A new phase of warfare was being launched, different from all that had gone before, simply because it did not involve territoriality, but the universal values proclaimed by the global hegemonic powers. It was not about the contestation for territorial space. It was not about determining what kinds of identities would have exclusive claims to domain over that space. It was not about determining whose writ would run over the space and in accordance with what manner of constitutional and legislative framework.

And yet, this is not a war that will ever end with a formal armistice. Wars are about territory and denying adversaries their claims to territorial conquest. This so-called war is about values and it is fought by denying that the enemy can ever live by those values. In short, the war on terrorism, fought “under the pretext of fighting against an existential threat, leads to the real and most dangerous threat .. of destroying liberal freedoms in a permanent state of exception”.

Nation states, the U.S. and India among many others have chosen to make this “permanent state of exception” a part of the constitutional scheme. This has created a “proliferation of laws and regulations, and laws about deregulation”. This process of “constitutionalisation” of the exception takes the war against terrorism outside the domain of representational politics and entrusts it entirely to a special cadre of experts who put themselves beyond all norms of accountability. Societies as a whole become “depoliticised” and “irreconcilable with democracy” – however construed – in their functioning.

Democracy as a principle is hard to argue with, not least because of the claim that it affords conflict resolution methods that prevent an all too ready recourse to violence. In practice, democracy in its varying idioms is applied across a physical space that claims for itself the status of a cultural unit, or nation. And democracy as a principle is embodied in specific institutions and processes of the political State. The State in turn centralises within itself all the legitimate means of coercion in a democratic political order. It holds, to quote a well-worn characterisation, a monopoly over legitimate violence.
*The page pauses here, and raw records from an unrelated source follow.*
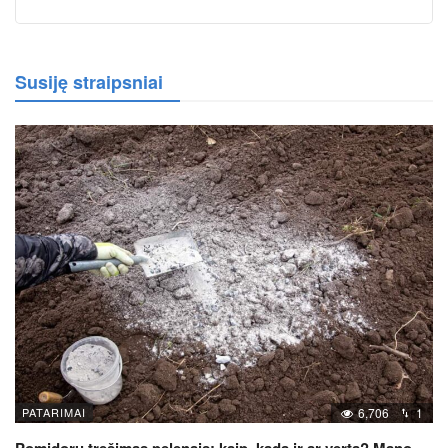
Susiję straipsniai
PATARIMAI
6,706
1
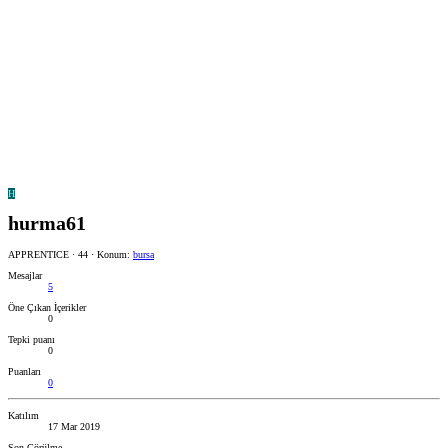
H
hurma61
APPRENTICE
·
44
·
Konum:
bursa
Mesajlar
5
Öne Çıkan İçerikler
0
Tepki puanı
0
Puanları
0
Katılım
17 Mar 2019
Son Görülme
Yet with all these agreed principles, the cultural unit of the “nation” is often defined in a manner that fails to accommodate all real and imagined communities of language, religion or ethnicity. And the processes by which these communities are dissolved into the nation-state are rarely gentle. They involve more often than not, large-scale warfare, and the ethnic cleansing and re-engineering of whole territories.
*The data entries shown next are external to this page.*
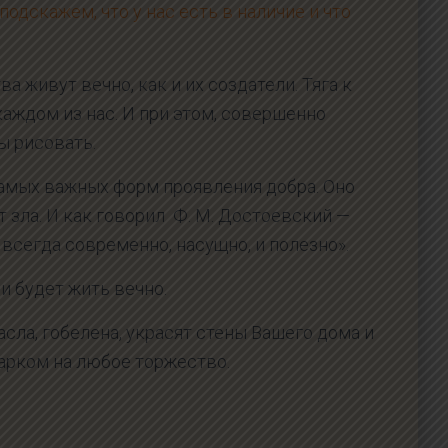
одскажем, что у нас есть в наличие и что
 живут вечно, как и их создатели. Тяга к
аждом из нас. И при этом, совершенно
ы рисовать.
самых важных форм проявления добра. Оно
т зла. И как говорил Ф. М. Достоевский —
всегда современно, насущно, и полезно».
и будет жить вечно.
асла, гобелена, украсят стены Вашего дома и
арком на любое торжество.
A contributor to this volume, Boyan Manchev, points out that the primeval violence through which the nation-state is created is mythologised as just and enfolded into a subsequently created juridical order. But the nation-state often fails to efface the violent circumstances of its birth. Where historical amnesia remains incomplete, the primeval violence resurfaces at various stages in the career of the nation-state, as “terror”.

The institutions of a modern democracy are not merely about enshrining certain values, drawn from a shared construction of “national” history. They are also about forgetting the more unsavoury episodes of nation formation. The “exceptionalism” of violence in democracies, in turn, is a consequence of this institutionalisation of agreed norms and practices within civil society. Once that consensus is established, the State can sheath its sword, confining its use of coercive violence to only the most extreme violations of the nationalist compact. The rampant violence that the “war on terror” has shown speaks of nothing less than a endemic crisis of the nation-state and the bourgeois-liberal doctrine that spawned it. The challenge of world politics, if it is to escape from the concentration camp that Agamben views as the norm and the logical culmination of the state of exception, is to find the formula of praxis that will transcend the self-evident limitations of this doctrine.